Ao agarrar-se à sua personagem, uma proposta de retorno ao passado se abre em diversos sentidos. Na história, diegeticamente, desbravamos as memórias de Melanie e fazemos junto dela uma releitura de um mistério pouco crível e aparentemente insolucionável, uma história onde pouca coisa parece realmente parece fazer sentido fora da fantasia da qual o filme se mune para existir — o que, em se tratando de cinema, não poderia ser mais coerente. Já em sua acepção artística, Fantasmas de Marte vai ao futuro para reviver o passado cinematográfico e histórico, utilizando-se de um uma série de características reunidas por Carpenter dos mais diversos filmes de faroeste que viu durante sua longa vida cinéfila.

Seria este, portanto, um western futurista vivido através das memórias de uma mulher e passado em Marte, com fantasmas, nativos doidos que fazem um cemitério a céu aberto com cabeças cravadas em estacas, gente quebrando tudo e o Ice Cube indo de vilão a herói por mera necessidade de uma narrativa que, a partir de certo ponto, abdica de qualquer outra possibilidade pelo simples prazer da ação boçal — um conceito, diga-se, também remetente à antiguidade do cinema e de seu preceito básico de entretenimento, onde o extra-campo perde valor para amplificar e tornar pleno aquilo que existe na imagem, pura e simplesmente, uma postura que nos dias de hoje certamente não deve funcionar com cineastas ruins, mas que com Carpenter ou com James Cameron pode virar ouro.

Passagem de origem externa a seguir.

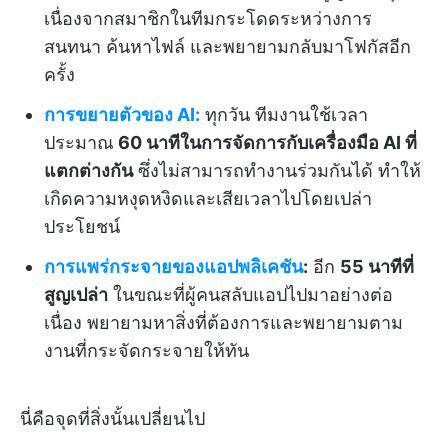
เนื่องจากสมาชิกในทีมกระโดดระหว่างการ
สนทนา ค้นหาไฟล์ และพยายามกลับมาโฟกัสอีก
ครั้ง
การขยายตัวของ AI:
ทุกวัน ทีมงานใช้เวลา
ประมาณ
60 นาทีในการจัดการกับเครื่องมือ AI ที่
แตกต่างกัน
ซึ่งไม่สามารถทำงานร่วมกันได้ ทำให้
เกิดความหงุดหงิดและเสียเวลาไปโดยเปล่า
ประโยชน์
การแพร่กระจายของแอปพลิเคชัน
:
อีก
55 นาทีที่
สูญเปล่า
ในขณะที่ผู้คนสลับแอปไปมาอย่างต่อ
เนื่อง พยายามหาสิ่งที่ต้องการและพยายามตาม
งานที่กระจัดกระจายให้ทัน
นี่คือจุดที่สิ่งนั้นเปลี่ยนไป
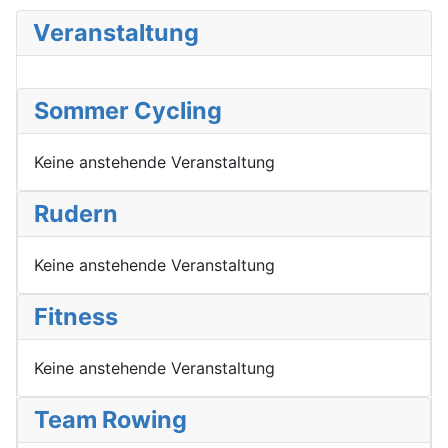
Veranstaltung
Sommer Cycling
Keine anstehende Veranstaltung
Rudern
Keine anstehende Veranstaltung
Fitness
Keine anstehende Veranstaltung
Team Rowing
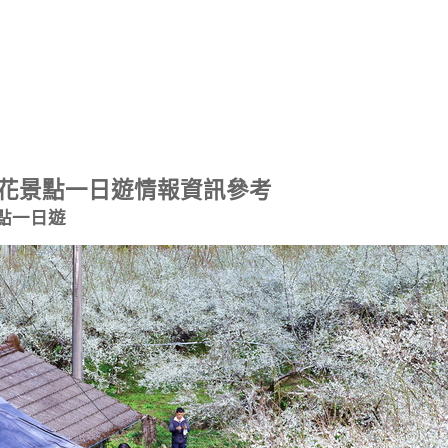
花景點一日遊情報資訊參考
點一日遊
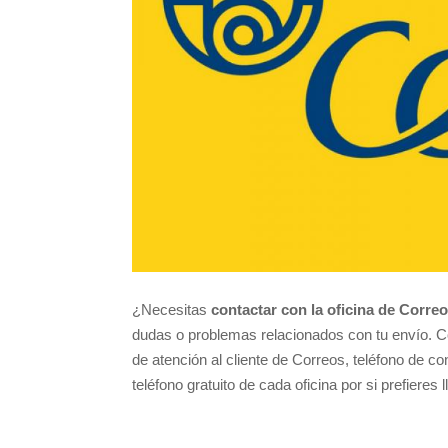
¿Necesitas
contactar con la oficina de Correo
dudas o problemas relacionados con tu envío. C
de atención al cliente de Correos, teléfono de c
teléfono gratuito de cada oficina por si prefieres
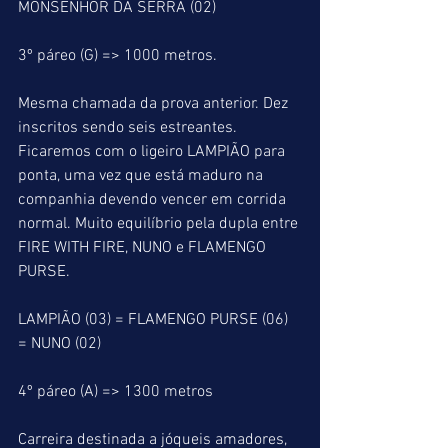
MONSENHOR DA SERRA (02)
3º páreo (G) => 1000 metros.
Mesma chamada da prova anterior. Dez 
inscritos sendo seis estreantes. 
Ficaremos com o ligeiro LAMPIÃO para 
ponta, uma vez que está maduro na 
companhia devendo vencer em corrida 
normal. Muito equilíbrio pela dupla entre 
FIRE WITH FIRE, NUNO e FLAMENGO 
PURSE.
LAMPIÃO (03) = FLAMENGO PURSE (06) 
= NUNO (02)
4º páreo (A) => 1300 metros
Carreira destinada a jóqueis amadores, 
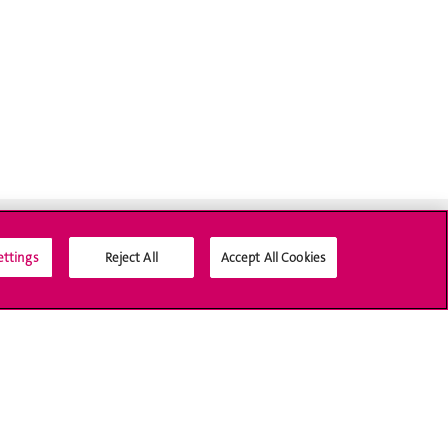
ettings
Reject All
Accept All Cookies
Médias sociaux UNIGE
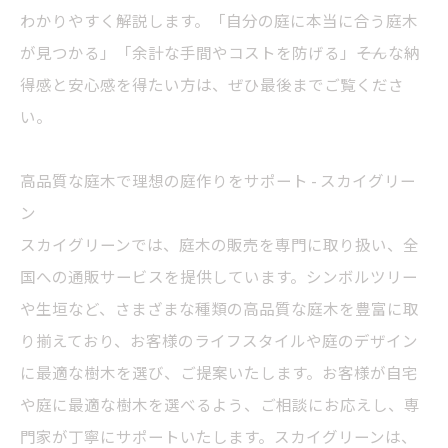
わかりやすく解説します。「自分の庭に本当に合う庭木
が見つかる」「余計な手間やコストを防げる」――そんな納
得感と安心感を得たい方は、ぜひ最後までご覧くださ
い。
高品質な庭木で理想の庭作りをサポート - スカイグリー
ン
スカイグリーンでは、
庭木
の販売を専門に取り扱い、全
国への通販サービスを提供しています。シンボルツリー
や生垣など、さまざまな種類の高品質な庭木を豊富に取
り揃えており、お客様のライフスタイルや庭のデザイン
に最適な樹木を選び、ご提案いたします。お客様が自宅
や庭に最適な樹木を選べるよう、ご相談にお応えし、専
門家が丁寧にサポートいたします。スカイグリーンは、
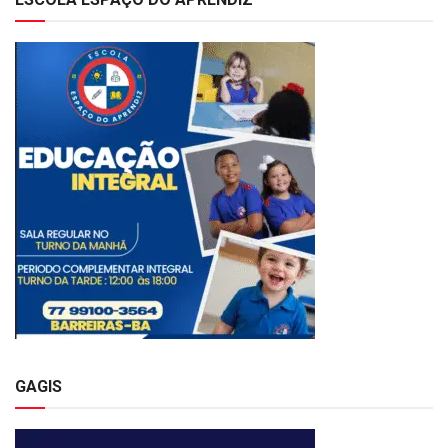
GAGIS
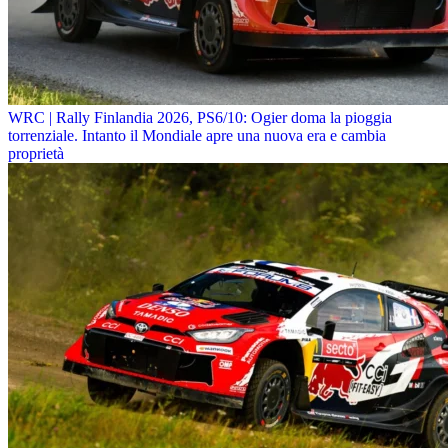
WRC | Rally Finlandia 2026, PS6/10: Ogier doma la pioggia
torrenziale. Intanto il Mondiale apre una nuova era e cambia
proprietà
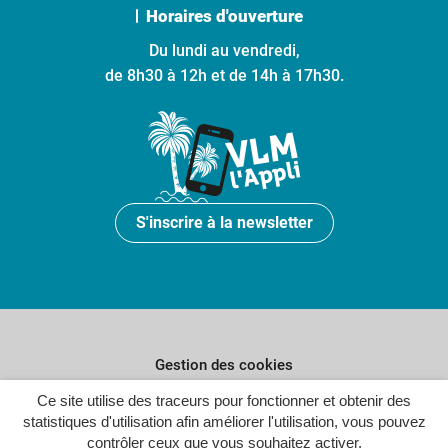
Horaires d'ouverture
Du lundi au vendredi,
de 8h30 à 12h et de 14h à 17h30.
S'inscrire à la newsletter
Gestion des cookies
Ce site utilise des traceurs pour fonctionner et obtenir des
Plan du site
statistiques d'utilisation afin améliorer l'utilisation, vous pouvez
Politique de confidentialité
contrôler ceux que vous souhaitez activer.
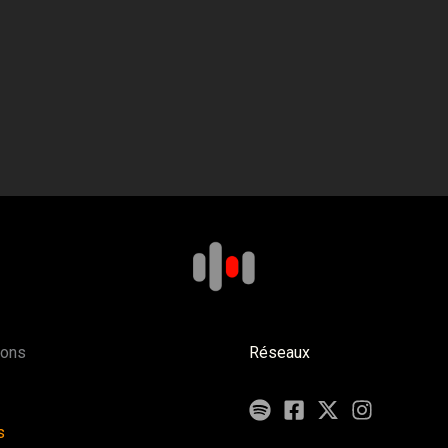
ions
Réseaux
s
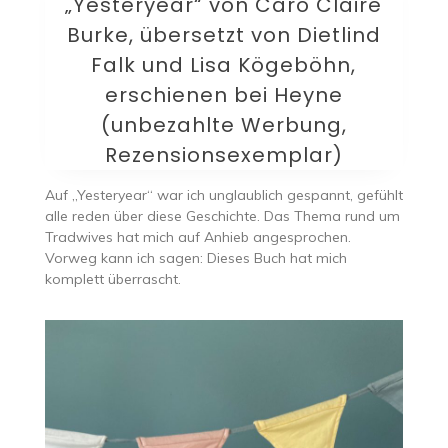
„Yesteryear“ von Caro Claire
Burke, übersetzt von Dietlind
Falk und Lisa Kögeböhn,
erschienen bei Heyne
(unbezahlte Werbung,
Rezensionsexemplar)
Auf „Yesteryear“ war ich unglaublich gespannt, gefühlt
alle reden über diese Geschichte. Das Thema rund um
Tradwives hat mich auf Anhieb angesprochen.
Vorweg kann ich sagen: Dieses Buch hat mich
komplett überrascht.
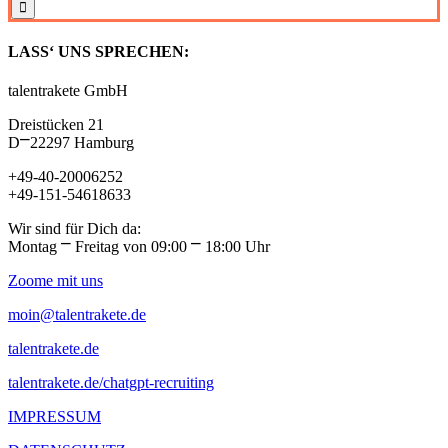
LASS‘ UNS SPRECHEN:
talentrakete GmbH
Dreistücken 21
D⎻22297 Hamburg
+49-40-20006252
+49-151-54618633
Wir sind für Dich da:
Montag ⎻ Freitag von 09:00 ⎻ 18:00 Uhr
Zoome mit uns
moin@talentrakete.de
talentrakete.de
talentrakete.de/chatgpt-recruiting
IMPRESSUM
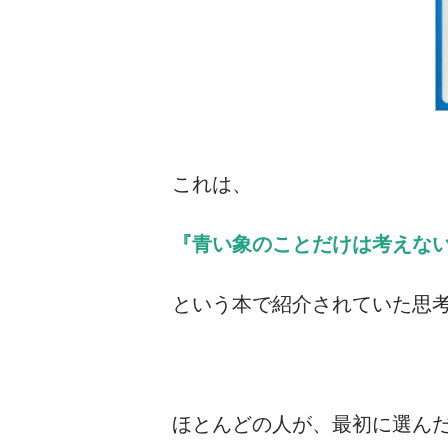
これは、
『青い象のことだけは考えな
という本で紹介されていた思
ほとんどの人が、最初に選ん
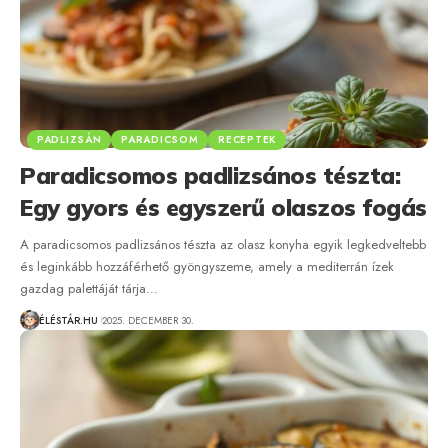
PADLIZSÁN
PARADICSOM
RECEPTEK
Paradicsomos padlizsános tészta:
Egy gyors és egyszerű olaszos fogás
A paradicsomos padlizsános tészta az olasz konyha egyik legkedveltebb
és leginkább hozzáférhető gyöngyszeme, amely a mediterrán ízek
gazdag palettáját tárja…
ÉLÉSTÁR.HU
2025. DECEMBER 30.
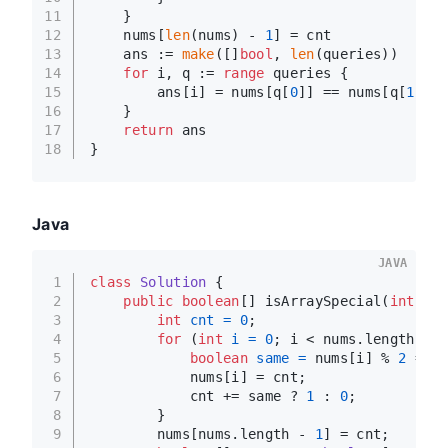
11
    }
12
    nums[
len
(nums) - 
1
] = cnt
13
    ans := 
make
([]
bool
, 
len
(queries))
14
for
 i, q := 
range
 queries {
15
        ans[i] = nums[q[
0
]] == nums[q[
1
]]
16
    }
17
return
 ans
18
}
Java
JAVA
1
class
Solution
 {
2
public
boolean
[] isArraySpecial(
int
[] n
3
int
cnt
=
0
;
4
for
 (
int
i
=
0
; i < nums.length - 
1
5
boolean
same
=
 nums[i] % 
2
 == n
6
            nums[i] = cnt;
7
            cnt += same ? 
1
 : 
0
;
8
        }
9
        nums[nums.length - 
1
] = cnt;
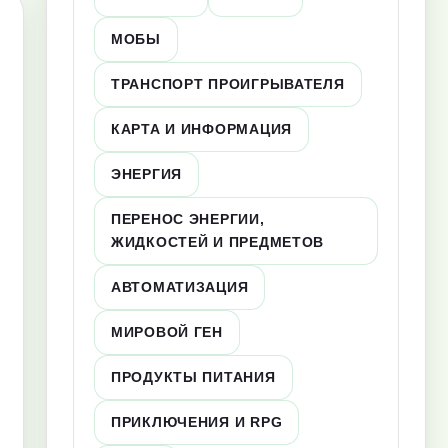
МОБЫ
ТРАНСПОРТ ПРОИГРЫВАТЕЛЯ
КАРТА И ИНФОРМАЦИЯ
ЭНЕРГИЯ
ПЕРЕНОС ЭНЕРГИИ,
ЖИДКОСТЕЙ И ПРЕДМЕТОВ
АВТОМАТИЗАЦИЯ
МИРОВОЙ ГЕН
ПРОДУКТЫ ПИТАНИЯ
ПРИКЛЮЧЕНИЯ И RPG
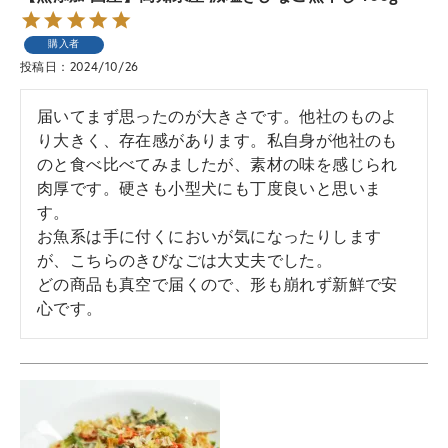
購入者
投稿日
2024/10/26
届いてまず思ったのが大きさです。他社のものよ
り大きく、存在感があります。私自身が他社のも
のと食べ比べてみましたが、素材の味を感じられ
肉厚です。硬さも小型犬にも丁度良いと思いま
す。

お魚系は手に付くにおいが気になったりします
が、こちらのきびなごは大丈夫でした。

どの商品も真空で届くので、形も崩れず新鮮で安
心です。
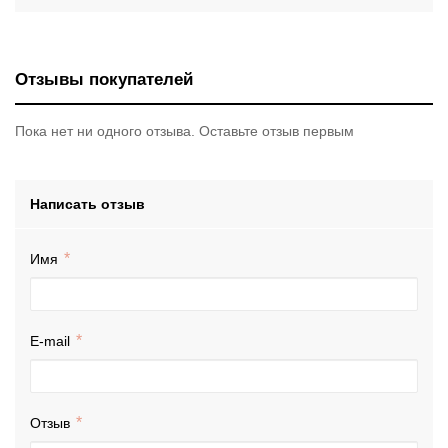
Отзывы покупателей
Пока нет ни одного отзыва. Оставьте отзыв первым
Написать отзыв
Имя
E-mail
Отзыв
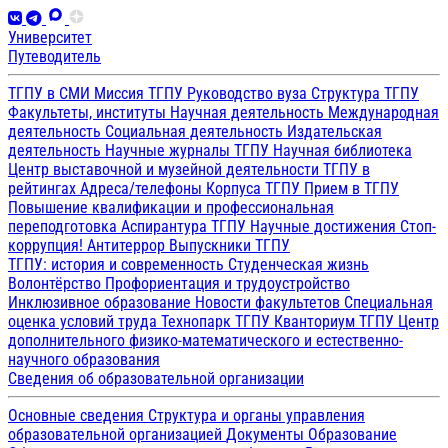
Университет
Путеводитель
ТГПУ в СМИ
Миссия ТГПУ
Руководство вуза
Структура ТГПУ
Факультеты, институты
Научная деятельность
Международная
деятельность
Социальная деятельность
Издательская
деятельность
Научные журналы ТГПУ
Научная библиотека
Центр выставочной и музейной деятельности
ТГПУ в
рейтингах
Адреса/телефоны
Корпуса ТГПУ
Прием в ТГПУ
Повышение квалификации и профессиональная
переподготовка
Аспирантура ТГПУ
Научные достижения
Стоп-
коррупция!
Антитеррор
Выпускники ТГПУ
ТГПУ: история и современность
Студенческая жизнь
Волонтёрство
Профориентация и трудоустройство
Инклюзивное образование
Новости факультетов
Специальная
оценка условий труда
Технопарк ТГПУ
Кванториум ТГПУ
Центр
дополнительного физико-математического и естественно-
научного образования
Сведения об образовательной организации
Основные сведения
Структура и органы управления
образовательной организацией
Документы
Образование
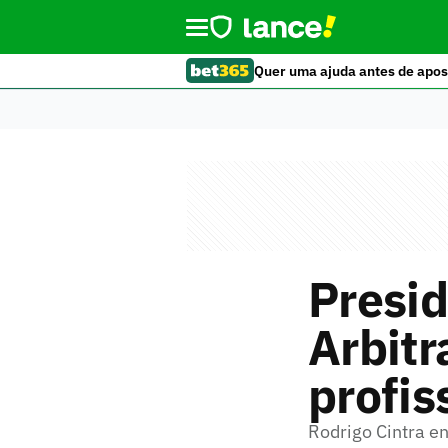
Quer uma ajuda antes de apos
Presi
Arbit
profis
Rodrigo Cintra e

A viagem de Fantasmas de Marte é encerrada com muita porrada, sangue e violência gráfica rechaçando na tela em cenas belissimamente filmadas, e termina praticamente no momento em que seu filme inicia. Ao final de tudo, e ao contrário do que habitualmente se vê, não encontramos respostas (nem mesmo a intenção delas) para muitas coisas — com exceção de alguns elementos básicos e essenciais para a própria existência de um filme ali. Carpenter preserva grande parte do mistério e desvia da possibilidade de construir soluções “cabeçudas” para dar a seu filme uma proposta, um conceito narrativo — que vai além de meramente contar uma história com início, meio e fim, ou de buscar surpreender e agradar o espectador. Inegavelmente, é pra quem tem colhões.